広島の敗戦が決まる7時間前。甲子園で練習を見守った矢野監督も、残り3試合の必勝法を思い描いていた。「打って、ピシャッと抑えて勝ちたいのはあるけど、ある意味、うちらしく苦しみながらでも、1点をもぎ取って投手で守っていく試合ができたら」。泥臭く勝つ。総動員で勝つ。矢野流の全勝宣言だった。

秋空の下で特別な感情もわき上がる。16年間、生え抜きスターとして猛虎を支えた鳥谷が、今季限りでチームを去る。鳥谷と1日でも長く。ナインが抱くその感情は指揮官も同じだ。「やっぱりそういう思いも十分に含まれているというか、みんなそういう思いで戦っている。みんなそういう思いではある」。

05年には岡田監督のもと、ともにレギュラーとしてリーグ優勝を経験。今季から監督と選手の関係になったが、阪神のユニホームで最多安打を積み上げた実力者が、チームのために身を粉にする姿を間近で見てきた。背番号1がタイガースを去る日は確実に近づいている。だがCS進出なら期間は延びる。さらに勝ち上がれば、日本シリーズで甲子園に立つ夢もふくらむ。
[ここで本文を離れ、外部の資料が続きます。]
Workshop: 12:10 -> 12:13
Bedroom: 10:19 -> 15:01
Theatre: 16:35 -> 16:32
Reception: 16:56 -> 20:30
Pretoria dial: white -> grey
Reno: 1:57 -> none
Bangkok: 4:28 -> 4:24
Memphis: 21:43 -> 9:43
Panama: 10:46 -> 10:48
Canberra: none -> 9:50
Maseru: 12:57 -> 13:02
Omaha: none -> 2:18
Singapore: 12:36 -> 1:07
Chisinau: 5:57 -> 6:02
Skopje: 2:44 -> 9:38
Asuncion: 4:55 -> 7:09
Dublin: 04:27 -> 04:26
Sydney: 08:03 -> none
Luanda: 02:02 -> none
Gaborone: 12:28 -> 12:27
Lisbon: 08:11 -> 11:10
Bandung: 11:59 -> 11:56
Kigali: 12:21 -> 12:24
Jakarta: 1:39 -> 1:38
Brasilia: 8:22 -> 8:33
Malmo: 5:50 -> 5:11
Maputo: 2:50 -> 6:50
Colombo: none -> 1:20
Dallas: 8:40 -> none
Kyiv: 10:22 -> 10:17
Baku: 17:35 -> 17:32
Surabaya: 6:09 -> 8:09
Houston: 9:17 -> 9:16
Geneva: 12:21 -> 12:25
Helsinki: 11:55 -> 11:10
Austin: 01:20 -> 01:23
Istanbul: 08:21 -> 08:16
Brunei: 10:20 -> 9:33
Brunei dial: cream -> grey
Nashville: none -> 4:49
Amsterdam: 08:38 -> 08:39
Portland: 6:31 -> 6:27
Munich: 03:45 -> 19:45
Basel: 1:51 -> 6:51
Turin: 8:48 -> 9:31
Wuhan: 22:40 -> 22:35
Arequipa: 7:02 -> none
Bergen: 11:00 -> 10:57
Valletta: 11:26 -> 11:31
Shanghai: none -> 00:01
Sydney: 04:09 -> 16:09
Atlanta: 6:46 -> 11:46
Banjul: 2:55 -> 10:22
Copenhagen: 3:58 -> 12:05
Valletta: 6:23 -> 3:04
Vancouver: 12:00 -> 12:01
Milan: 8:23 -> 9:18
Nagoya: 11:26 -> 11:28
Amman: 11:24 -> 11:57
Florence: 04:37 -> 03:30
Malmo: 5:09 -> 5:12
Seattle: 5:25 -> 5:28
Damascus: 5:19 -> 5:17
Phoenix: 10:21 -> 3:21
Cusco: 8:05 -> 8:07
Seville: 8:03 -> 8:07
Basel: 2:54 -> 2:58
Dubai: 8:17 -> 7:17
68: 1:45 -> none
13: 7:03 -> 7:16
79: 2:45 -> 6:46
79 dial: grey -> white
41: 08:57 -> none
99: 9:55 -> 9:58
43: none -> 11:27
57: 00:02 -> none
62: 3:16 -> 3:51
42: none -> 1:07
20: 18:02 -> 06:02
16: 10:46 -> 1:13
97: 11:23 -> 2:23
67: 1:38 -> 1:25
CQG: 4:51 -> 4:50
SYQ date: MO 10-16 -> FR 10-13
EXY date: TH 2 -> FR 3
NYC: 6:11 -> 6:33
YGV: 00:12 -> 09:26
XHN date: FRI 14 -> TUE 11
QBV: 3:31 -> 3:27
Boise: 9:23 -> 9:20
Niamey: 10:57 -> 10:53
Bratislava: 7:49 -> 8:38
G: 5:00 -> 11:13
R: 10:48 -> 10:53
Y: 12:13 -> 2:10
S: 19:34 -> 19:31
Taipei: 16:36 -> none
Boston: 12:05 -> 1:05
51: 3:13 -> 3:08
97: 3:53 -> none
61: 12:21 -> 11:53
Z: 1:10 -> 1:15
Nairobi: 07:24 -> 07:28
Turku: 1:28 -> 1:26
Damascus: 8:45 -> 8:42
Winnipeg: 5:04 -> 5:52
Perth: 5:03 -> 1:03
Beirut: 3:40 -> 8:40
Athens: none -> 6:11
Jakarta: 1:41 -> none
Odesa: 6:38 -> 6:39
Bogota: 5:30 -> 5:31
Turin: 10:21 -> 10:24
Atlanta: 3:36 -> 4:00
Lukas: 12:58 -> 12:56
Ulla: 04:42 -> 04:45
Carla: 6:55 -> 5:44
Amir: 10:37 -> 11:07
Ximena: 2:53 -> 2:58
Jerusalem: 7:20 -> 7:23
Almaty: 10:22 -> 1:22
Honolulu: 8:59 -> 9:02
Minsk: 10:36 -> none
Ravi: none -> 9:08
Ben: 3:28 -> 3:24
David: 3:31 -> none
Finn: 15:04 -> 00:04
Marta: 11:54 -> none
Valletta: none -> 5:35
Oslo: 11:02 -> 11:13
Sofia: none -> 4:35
奇跡は難敵攻略から始まる。28日DeNA戦の相手先発は今季13勝左腕の今永。対戦3試合で1勝1敗、防御率1・96と苦しんでいる。だからこそ指揮官は力を込める。「より全員の力で戦っていかないと、今永も苦しめにくいだろうし、横浜に勝つのも簡単な部分ではなくなっていく。ピッチャーも野手も全員で、つなげてやっていく」。あと3試合。鳥谷とともにミラクルを起こす。【桝井聡】

▼阪神は自力でのCS進出の可能性が復活した。27日広島が敗れ、70勝70敗3分けの勝率5割で全日程終了。阪神は残り3試合に○○○なら69勝68敗6分けで5割4厘となり、広島を抜いて3位が決まる。なお阪神○○△のときは68勝68敗7分けで勝率5割となり、広島と同率に。この場合はセ・リーグの規定により勝利数の多い広島が3位、阪神は4位となる。